The term contraction (Latin contrahere = to contract) is used to describe the process by which a muscle either shortens or increases its tension. There are different types of contractions with different functional significance.
What is the coronary contraction?
The term contraction (Latin contrahere = to contract) is used to describe the process by which a muscle either shortens or increases its tension. A muscle can produce two mechanical effects on the human skeleton. Either it stabilizes joints and areas of the body or it moves bones. For this to succeed, the force generated in the muscle must be transmitted to the bone. This task is performed by the tendons. The overall muscle consists of several subunits, such as muscle bundles, muscle fiber bundles, muscle fibers and, at the lowest level, the muscle cells, also called fibrils. In addition to cell organelles, these contain thousands of serially connected sarcomeres, the smallest functional units of a muscle. Each sarcomere can contract and thus develop force. The total force of a muscle is therefore the sum of the force generation of the sarcomeres involved. The functional center of each sarcomere is the actin-myosin complexes. Actin and myosin are proteins connected by cross-bridges. The thinner actin strands are attached to the outer boundaries of the sarcomere, while the thicker myosin molecules each lie between two actin filaments. When a nerve impulse reaches the muscle, calcium is released and the sarcomeres shorten or tighten under energy consumption. The myosin units pull the actin units toward the center of the sarcomere by a rowing motion of their heads. The effect on the whole muscle depends on how many sarcomeres are made to contract.
Function and task
Contractions cause 2 effects in the muscle. First, force is developed, and second, heat is generated. Muscle has poor mechanical efficiency. Approximately 80% of the energy expenditure in muscular work goes to heat generation, and only 20% to force generation. However, the heat produced makes an important contribution to regulating body temperature and optimizing metabolic processes. The force developed by the contraction is transmitted via the tendons to the attachments on the bone and leads either to movement in the joints involved or to increased tension. Whether a movement occurs depends on the goal pursued in the movement programs in the brain and transmitted to the muscles via nerve impulses.
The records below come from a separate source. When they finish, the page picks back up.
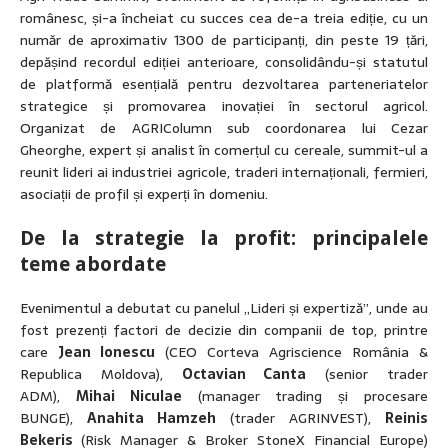
românesc, și-a încheiat cu succes cea de-a treia ediție, cu un
număr de aproximativ 1300 de participanți, din peste 19 țări,
depășind recordul ediției anterioare, consolidându-și statutul
de platformă esențială pentru dezvoltarea parteneriatelor
strategice și promovarea inovației în sectorul agricol.
Organizat de AGRIColumn sub coordonarea lui Cezar
Gheorghe, expert și analist în comerțul cu cereale, summit-ul a
reunit lideri ai industriei agricole, traderi internaționali, fermieri,
asociații de profil și experți în domeniu.
De la strategie la profit: principalele
teme abordate
Evenimentul a debutat cu panelul „Lideri și expertiză”, unde au
fost prezenți factori de decizie din companii de top, printre
care
Jean Ionescu
(CEO Corteva Agriscience România &
Republica Moldova),
Octavian Canta
(senior trader
ADM),
Mihai Niculae
(manager trading și procesare
BUNGE),
Anahita Hamzeh
(trader AGRINVEST),
Reinis
Bekeris
(Risk Manager & Broker StoneX Financial Europe)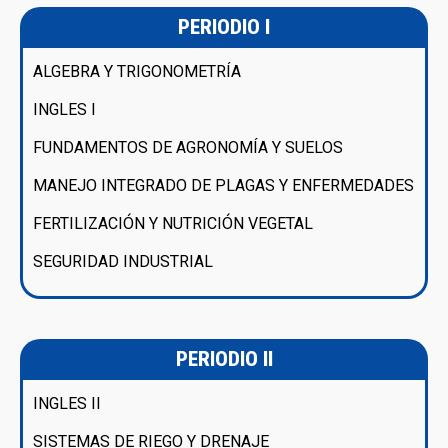
PERIODIO I
ALGEBRA Y TRIGONOMETRÍA
INGLES I
FUNDAMENTOS DE AGRONOMÍA Y SUELOS
MANEJO INTEGRADO DE PLAGAS Y ENFERMEDADES
FERTILIZACIÓN Y NUTRICIÓN VEGETAL
SEGURIDAD INDUSTRIAL
PERIODIO II
INGLES II
SISTEMAS DE RIEGO Y DRENAJE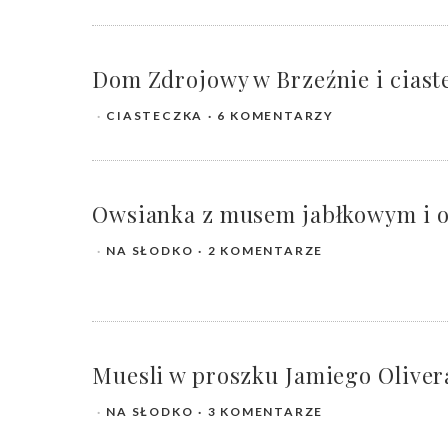
Dom Zdrojowy w Brzeźnie i ciast
CIASTECZKA
6 KOMENTARZY
Owsianka z musem jabłkowym i 
NA SŁODKO
2 KOMENTARZE
Muesli w proszku Jamiego Oliver
NA SŁODKO
3 KOMENTARZE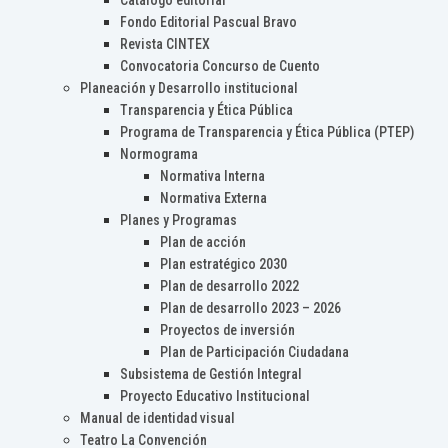
Catálogo editorial
Fondo Editorial Pascual Bravo
Revista CINTEX
Convocatoria Concurso de Cuento
Planeación y Desarrollo institucional
Transparencia y Ética Pública
Programa de Transparencia y Ética Pública (PTEP)
Normograma
Normativa Interna
Normativa Externa
Planes y Programas
Plan de acción
Plan estratégico 2030
Plan de desarrollo 2022
Plan de desarrollo 2023 – 2026
Proyectos de inversión
Plan de Participación Ciudadana
Subsistema de Gestión Integral
Proyecto Educativo Institucional
Manual de identidad visual
Teatro La Convención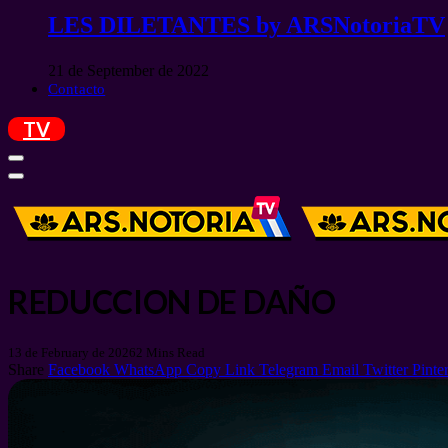
LES DILETANTES by ARSNotoriaTV
21 de September de 2022
Contacto
TV
REDUCCION DE DAÑO
13 de February de 2026
2 Mins Read
Share
Facebook
WhatsApp
Copy Link
Telegram
Email
Twitter
Pinter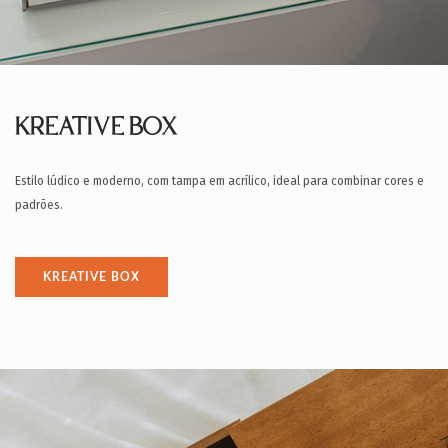
KREATIVE BOX
Estilo lúdico e moderno, com tampa em acrílico, ideal para combinar cores e
padrões.
KREATIVE BOX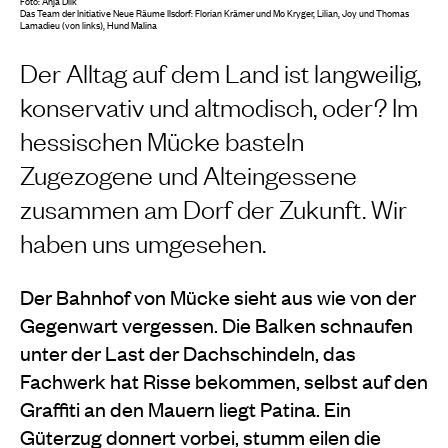
Foto: Anja Dilk
Das Team der Initiative Neue Räume Ilsdorf: Florian Krämer und Mo Kryger, Lilian, Joy und Thomas
Lamadieu (von links), Hund Malina
Der Alltag auf dem Land ist langweilig,
konservativ und altmodisch, oder? Im
hessischen Mücke basteln
Zugezogene und Alteingessene
zusammen am Dorf der Zukunft. Wir
haben uns umgesehen.
Der Bahnhof von Mücke sieht aus wie von der
Gegenwart vergessen. Die Balken schnaufen
unter der Last der Dachschindeln, das
Fachwerk hat Risse bekommen, selbst auf den
Graffiti an den Mauern liegt Patina. Ein
Güterzug donnert vorbei, stumm eilen die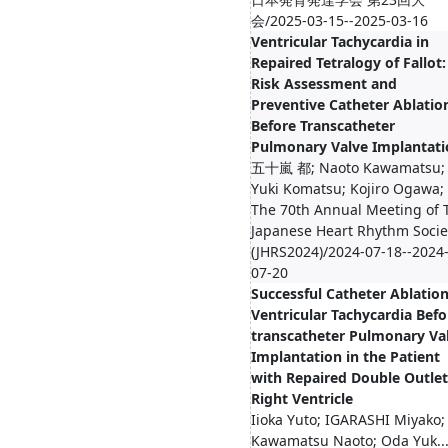
会/2025-03-15--2025-03-16
Ventricular Tachycardia in
Repaired Tetralogy of Fallot:
Risk Assessment and
Preventive Catheter Ablatio
Before Transcatheter
Pulmonary Valve Implantati
五十嵐 都; Naoto Kawamatsu;
Yuki Komatsu; Kojiro Ogawa; T
The 70th Annual Meeting of 
Japanese Heart Rhythm Socie
(JHRS2024)/2024-07-18--2024
07-20
Successful Catheter Ablation
Ventricular Tachycardia Befo
transcatheter Pulmonary Va
Implantation in the Patient
with Repaired Double Outlet
Right Ventricle
Iioka Yuto; IGARASHI Miyako;
Kawamatsu Naoto; Oda Yuk..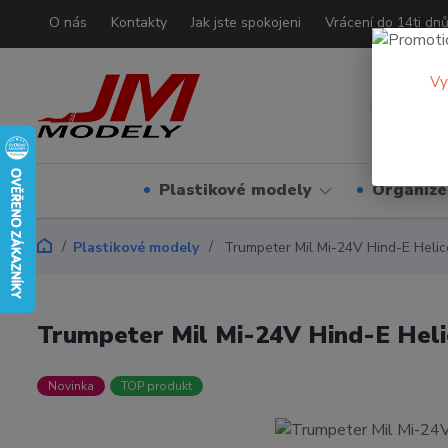
O nás
Kontakty
Jak jste spokojeni
Vrácení do 14ti dn
Vy
Plastikové modely
Organizé
Plastikové modely
Trumpeter Mil Mi-24V Hind-E Helic
Trumpeter Mil Mi-24V Hind-E Heli
Novinka
TOP produkt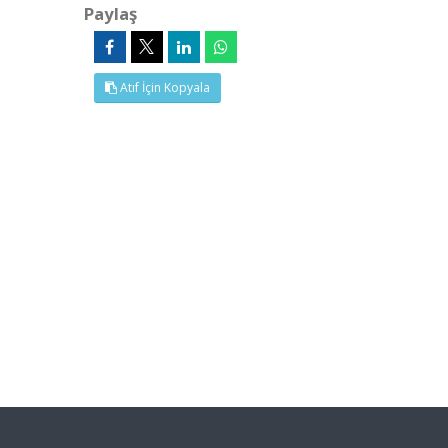
Paylaş
Atıf İçin Kopyala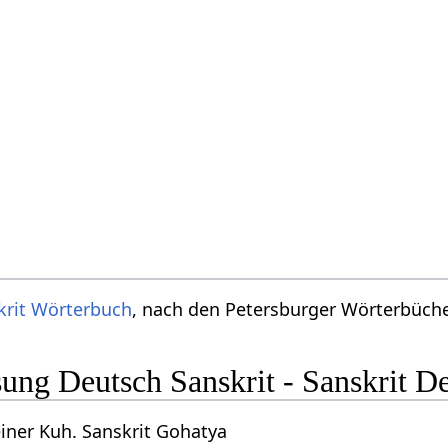
krit Wörterbuch
, nach den Petersburger Wörterbücher
ng Deutsch Sanskrit - Sanskrit D
iner Kuh. Sanskrit Gohatya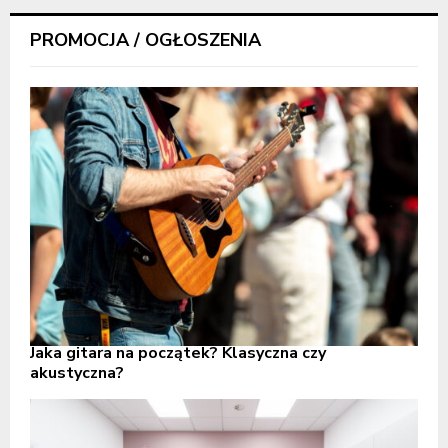
PROMOCJA / OGŁOSZENIA
Jaka gitara na początek? Klasyczna czy
akustyczna?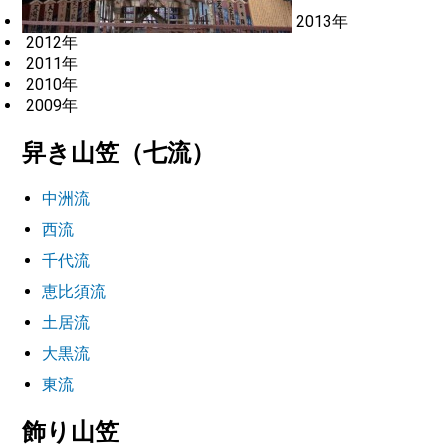
2013年
2012年
2011年
2010年
2009年
舁き山笠（七流）
中洲流
西流
千代流
恵比須流
土居流
大黒流
東流
飾り山笠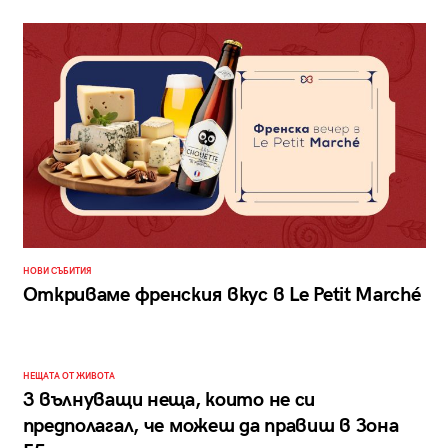
НОВИ СЪБИТИЯ
Откриваме френския вкус в Le Petit Marché
НЕЩАТА ОТ ЖИВОТА
3 вълнуващи неща, които не си
предполагал, че можеш да правиш в Зона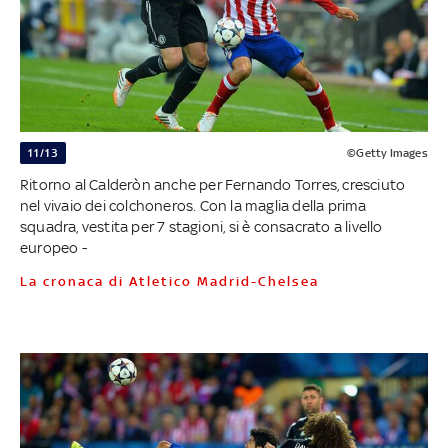
11/13
©Getty Images
Ritorno al Calderòn anche per Fernando Torres, cresciuto
nel vivaio dei colchoneros. Con la maglia della prima
squadra, vestita per 7 stagioni, si è consacrato a livello
europeo -
La cronaca di Atletico Madrid-Chelsea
If the goal is the execution of movement sequences, all muscle chains that are necessary for the adequate action are automatically switched on, inhibiting influences are switched off. If a certain position is to be held, the command for the muscles is to stabilize body parts and joints. An important role in this process is played by the interaction between agonists (acting muscles) and their counterparts (antagonists). Thus, 3 possible types of contractions occur. In isometric contraction, the tension in the muscle increases, but no movement occurs because the antagonists or an external resistance do not allow it. Ideally, the agonists and their antagonists work together. This form of muscle work is important for all static loads, for example to stabilize the back or joints. Concentric contractions cause movement in the joint by shortening the active muscle and allowing the antagonists to move. This form of muscle work is the mechanically lightest and the most beneficial for stimulating muscle metabolism. Eccentric contractions occur when the muscle controls movements in which it is lengthened. It has to do a lot of mechanical work as it contracts while the number of crossbridges between actin and myosin is decreasing. All braking activities belong to this form of contraction.
Diseases and disorders
A typical functional disorder of muscle and contraction is muscle weakness (atrophy). It usually occurs because a muscle is not used enough (inactivity atrophy). Typically, this phenomenon is observed in bedridden patients or when limbs are immobilized (plaster cast). The contractile force of the muscles and the muscle cross-section decrease, and function is impaired to a greater or lesser extent depending on the severity and duration.Another trigger for inactivity is injury or other irritation, for example painful irritation of tendon insertions. In this case, the brain switches on protective programs that cause muscles to be used less. Inactivity atrophies can be regenerated if they do not persist for too long. The ability of muscles to contract depends on the nerve stimuli they receive from the brain. If these are absent, no contraction can occur. Nerve conduction may be impaired either centrally (brain or spinal cord) or peripherally (peripheral nervous system), or damaged entirely. The result is incomplete or complete paralysis. Causes can be injuries (paraplegia), herniated discs or inflammatory (MS, poliomyelitis) and metabolic diseases (polyneuropathy, amyotrophic lateral sclerosis). Diseases that impair contractility and have their cause in the muscle itself or at the transition between nerve and muscle are summarized under the term muscular dystrophy. Common to all is the symptomatology, possibly visible atrophy, increasing weakness and rapid fatigability. In addition, as the disease progresses, there is often pain during movements, as the effort for the weakened muscles becomes greater. Another typical feature of muscular dystrophies is the progressive remodeling of muscle tissue. The contractile elements are increasingly replaced by connective tissue, causing not only increasing weakness but also progressive immobility (contracture). These diseases are caused by genetic defects that cause irreparable damage to muscle cells, resulting in a severe reduction or complete blockage of protein formation in the muscle. Muscular dystrophies are rare diseases that to date have no cure.